• [Description of the task] What you hand back must match the records word for word, with no pictures.
──────
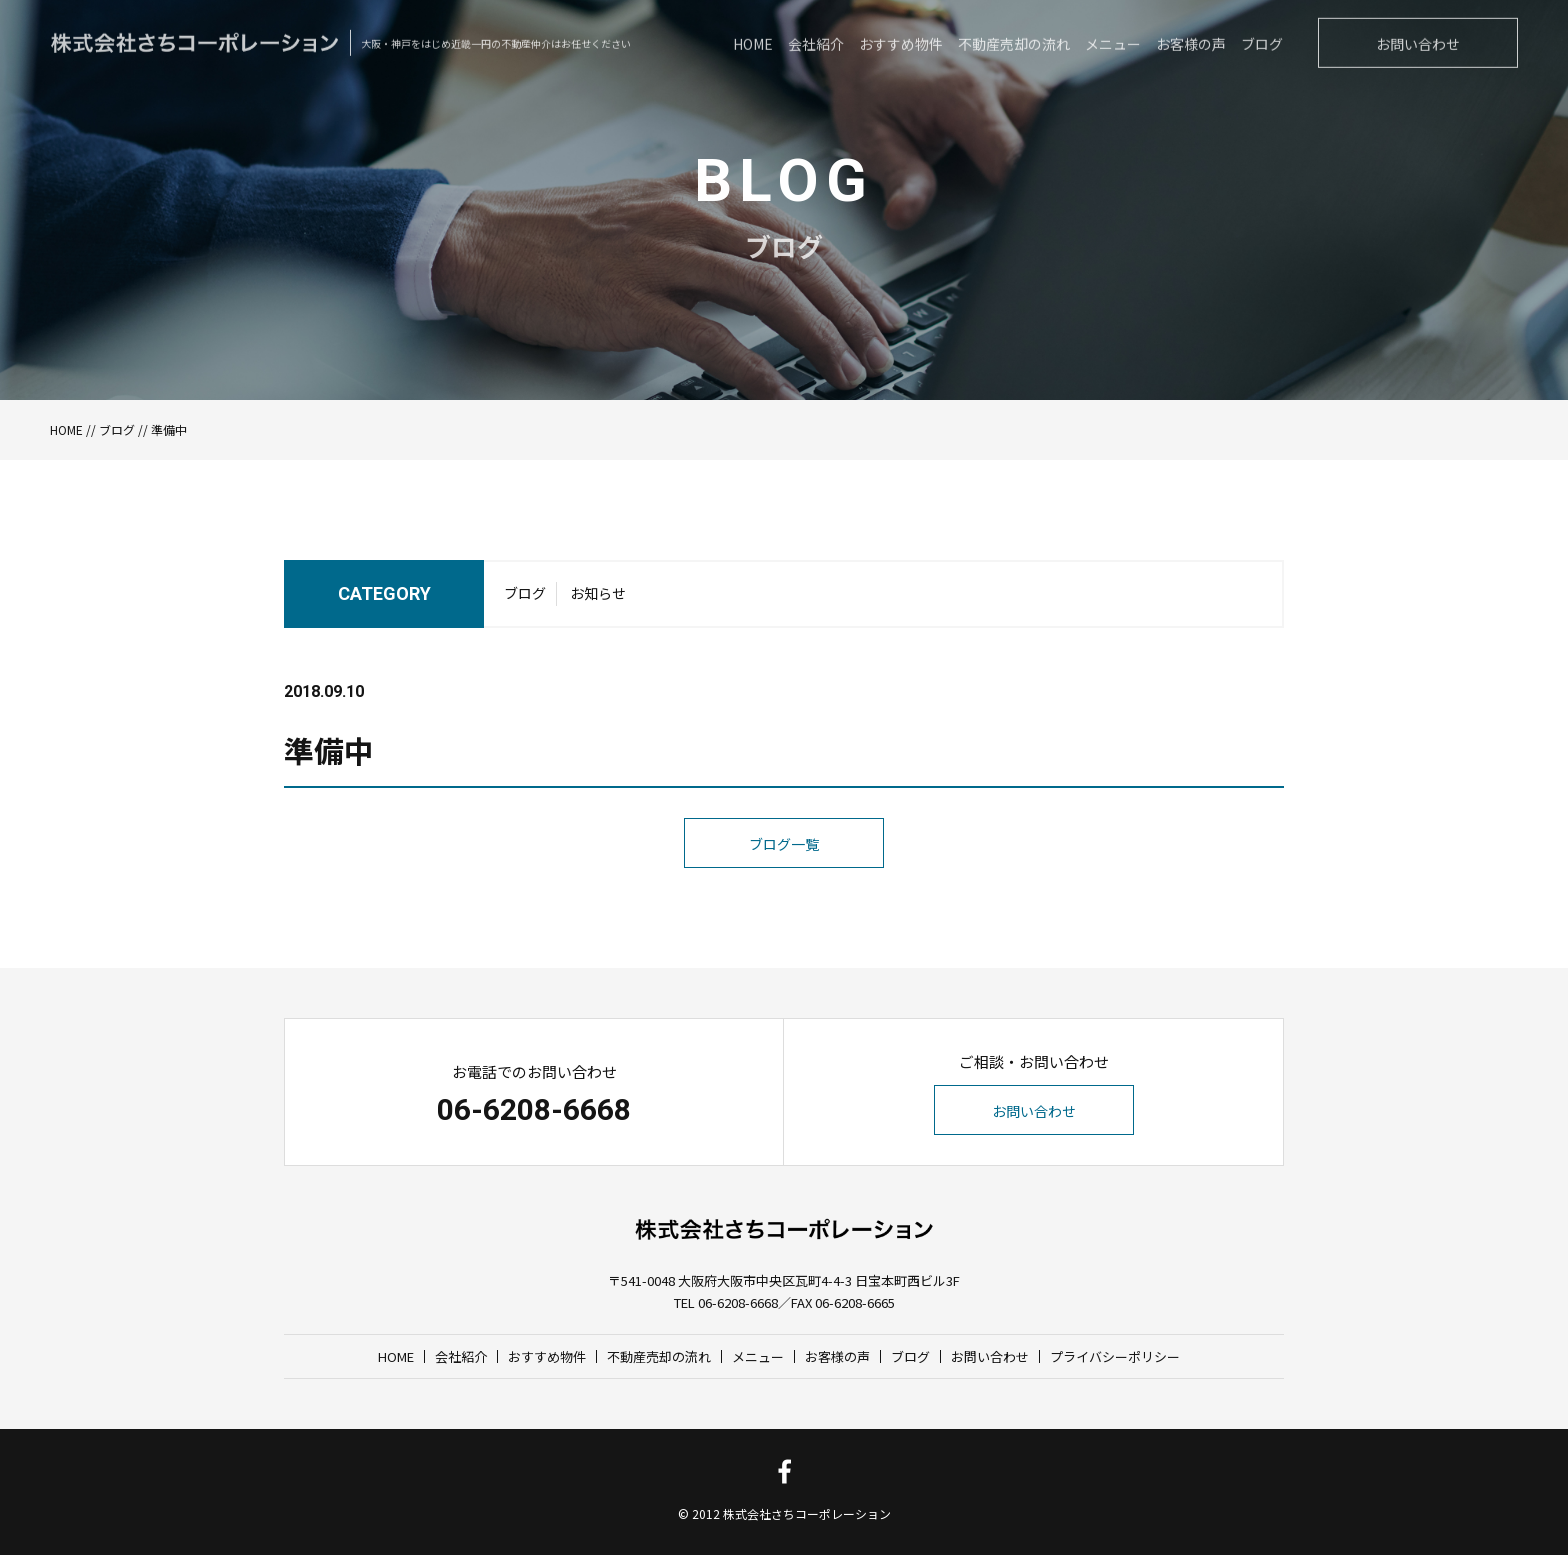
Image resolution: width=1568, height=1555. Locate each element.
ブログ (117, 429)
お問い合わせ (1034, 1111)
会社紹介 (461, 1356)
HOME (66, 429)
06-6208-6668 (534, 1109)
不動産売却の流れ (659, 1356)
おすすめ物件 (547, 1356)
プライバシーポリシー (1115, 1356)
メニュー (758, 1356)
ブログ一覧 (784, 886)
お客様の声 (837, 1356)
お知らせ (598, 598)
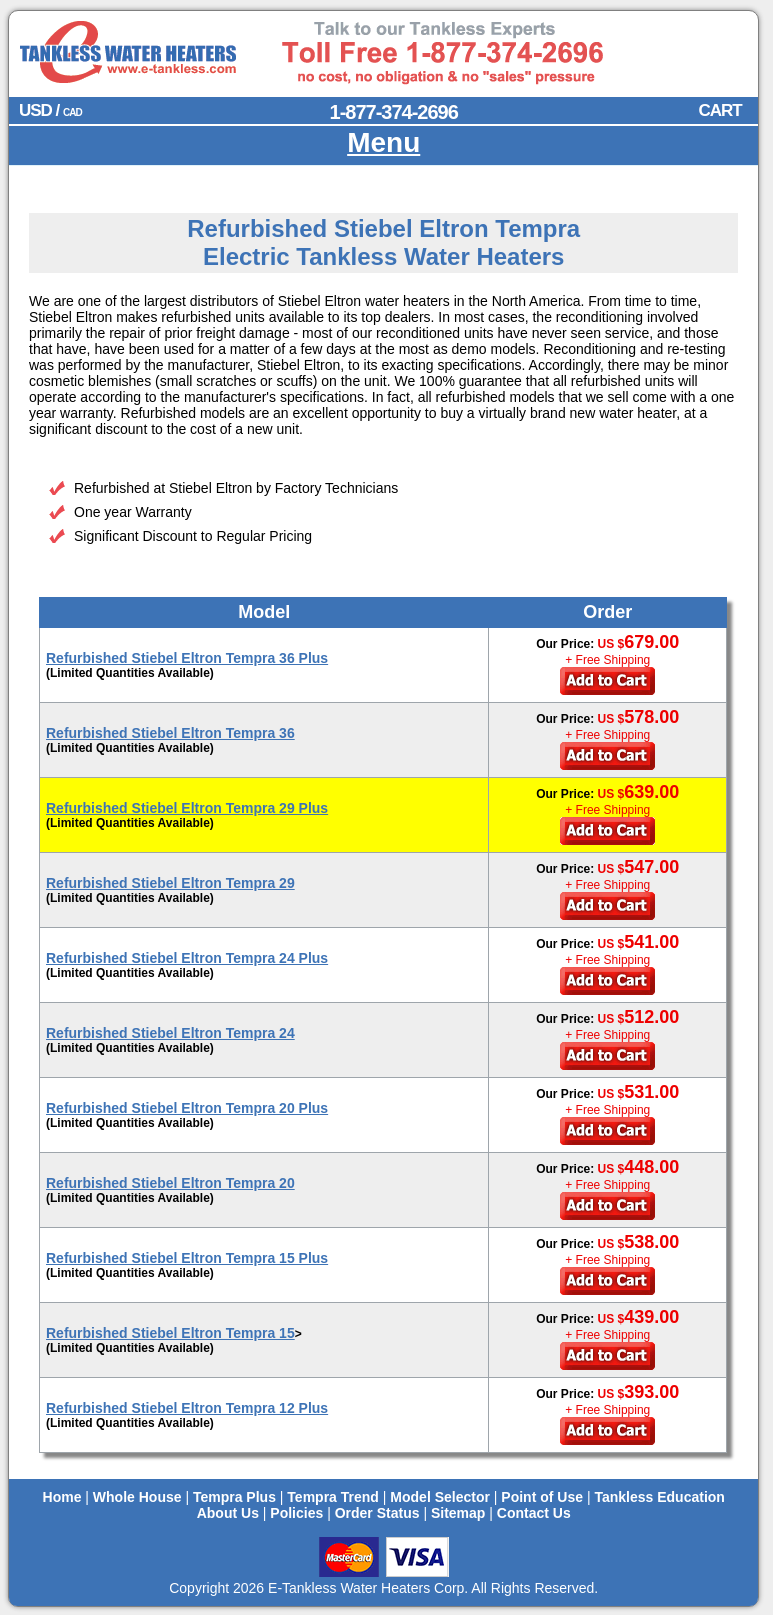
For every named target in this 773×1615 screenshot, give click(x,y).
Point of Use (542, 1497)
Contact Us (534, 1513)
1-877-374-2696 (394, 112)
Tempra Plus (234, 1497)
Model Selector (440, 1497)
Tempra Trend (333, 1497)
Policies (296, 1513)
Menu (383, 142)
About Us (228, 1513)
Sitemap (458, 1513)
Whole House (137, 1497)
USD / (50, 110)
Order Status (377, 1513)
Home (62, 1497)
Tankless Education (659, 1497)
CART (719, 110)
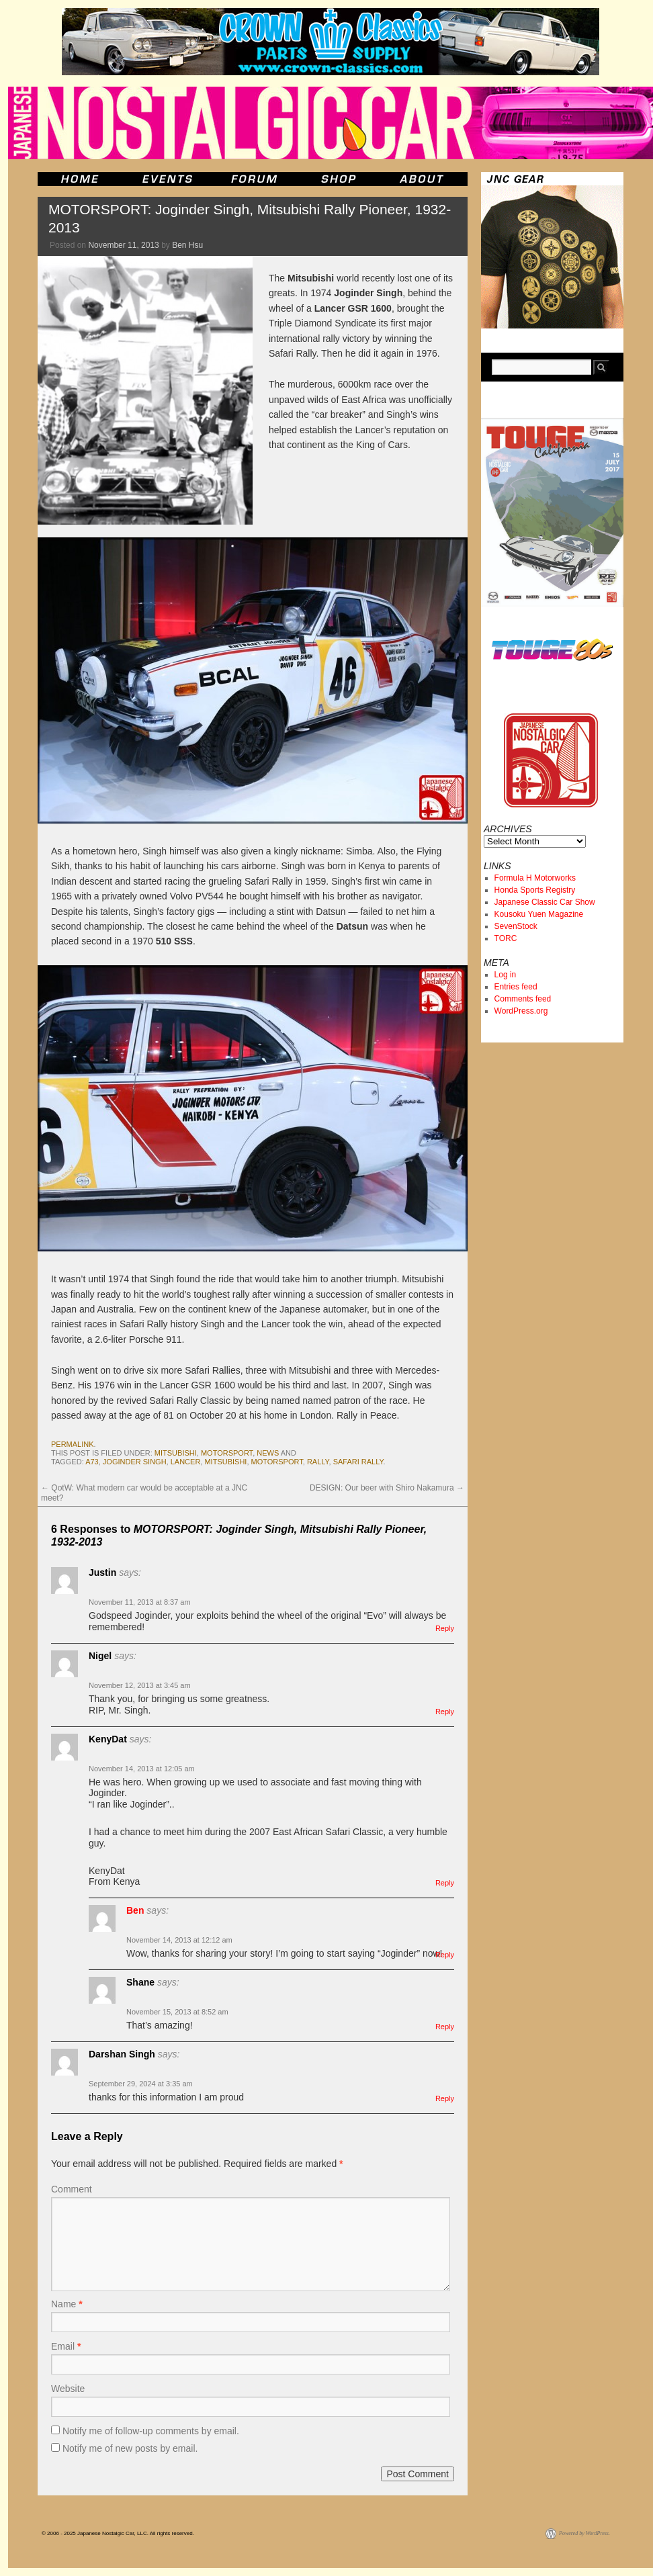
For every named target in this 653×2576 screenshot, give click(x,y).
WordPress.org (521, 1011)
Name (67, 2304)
──────
• [Answer for the task]
Image resolution: width=1568, height=1555. Locate each element.
ブログ (117, 429)
お問い合わせ (1034, 1111)
会社紹介 (461, 1356)
HOME (66, 429)
06-6208-6668 (534, 1109)
不動産売却の流れ (659, 1356)
おすすめ物件 (547, 1356)
プライバシーポリシー (1115, 1356)
メニュー (758, 1356)
ブログ一覧 (784, 886)
お客様の声 (837, 1356)
お知らせ (598, 598)
For every named target in this 773×1615 screenshot, give click(x,y).
Point of Use (542, 1497)
Contact Us (534, 1513)
1-877-374-2696 (394, 112)
Tempra Plus (234, 1497)
Model Selector (440, 1497)
Tempra Trend (333, 1497)
Policies (296, 1513)
Menu (383, 142)
About Us (228, 1513)
Sitemap (458, 1513)
Whole House (137, 1497)
USD / (50, 110)
Order Status (377, 1513)
Home (62, 1497)
Tankless Education (659, 1497)
CART (719, 110)
For every named target in this 653×2576 screenshot, give click(x,y).
WordPress.org (521, 1011)
Name (67, 2304)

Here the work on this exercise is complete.